Demgemäss erkennt das Verwaltungsgericht (Dreiergericht):

 

://:        Der Rekurs wird abgewiesen.

 

            Das Gesuch um unentgeltliche Rechtspflege wird abgewiesen.

 

            Der Rekurrent trägt die Kosten des verwaltungsgerichtlichen Rekursverfahrens mit einer Gebühr von CHF 800.–.

 

            Mitteilung an:

-       Rekurrent

-       Regierungsrat des Kantons Basel-Stadt

-       Justiz- und Sicherheitsdepartement des Kantons Basel-Stadt

-       Staatssekretariat für Migration (SEM)

 

APPELLATIONSGERICHT BASEL-STADT

 

Der Gerichtsschreiber

 

 

Dr.
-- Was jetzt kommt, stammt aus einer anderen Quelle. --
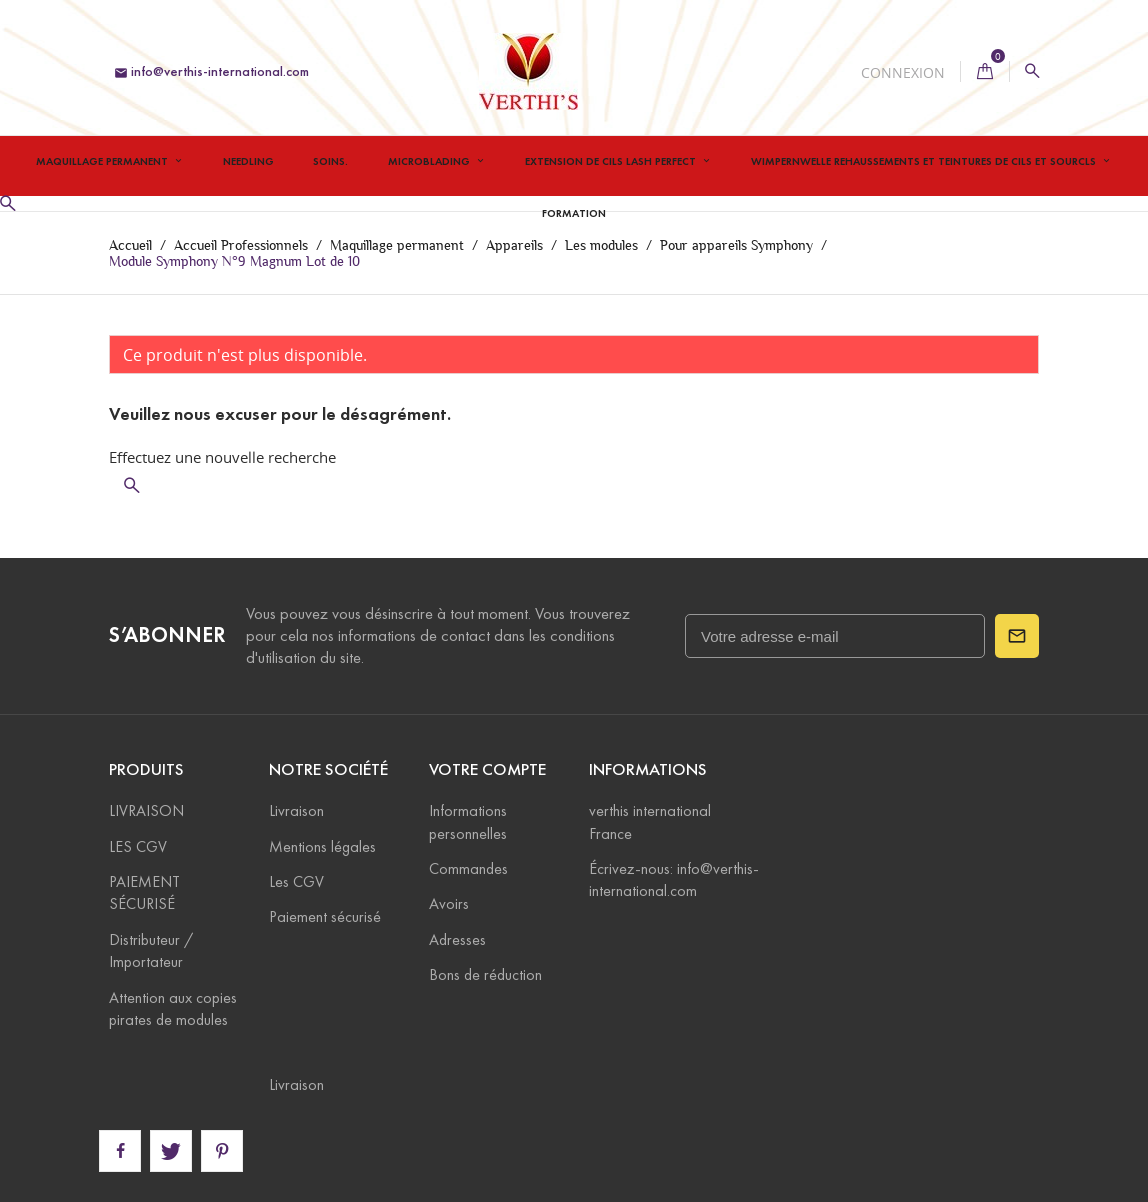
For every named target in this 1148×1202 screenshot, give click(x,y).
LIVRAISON (146, 810)
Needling (248, 161)
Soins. (330, 161)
Nicola Inglese

 

 

 

 

Rechtsmittelbelehrung

 

Gegen diesen Entscheid kann unter den Voraussetzungen von Art. 82 ff. des Bundesgerichtsgesetzes (BGG) innert 30 Tagen seit schriftlicher Eröffnung Beschwerde in öffentlich-rechtlichen Angelegenheiten erhoben werden. Die Beschwerdeschrift ist fristgerecht dem Bundesgericht (1000 Lausanne 14) einzureichen. Für die Anforderungen an deren Inhalt wird auf Art. 42 BGG verwiesen. Über die Zulässigkeit des Rechtsmittels entscheidet das Bundesgericht.

 

Ob an Stelle der Beschwerde in öffentlich-rechtlichen Angelegenheiten ein anderes Rechtsmittel in Frage kommt (z.B. die subsidiäre Verfassungsbeschwerde an das Bundesgericht gemäss Art. 113 BGG), ergibt sich aus den anwendbaren gesetzlichen Bestimmungen. Wird sowohl Beschwerde in öffentlich-rechtlichen Angelegenheiten als auch Verfassungsbeschwerde erhoben, sind beide Rechtsmittel in der gleichen Rechtsschrift einzureichen.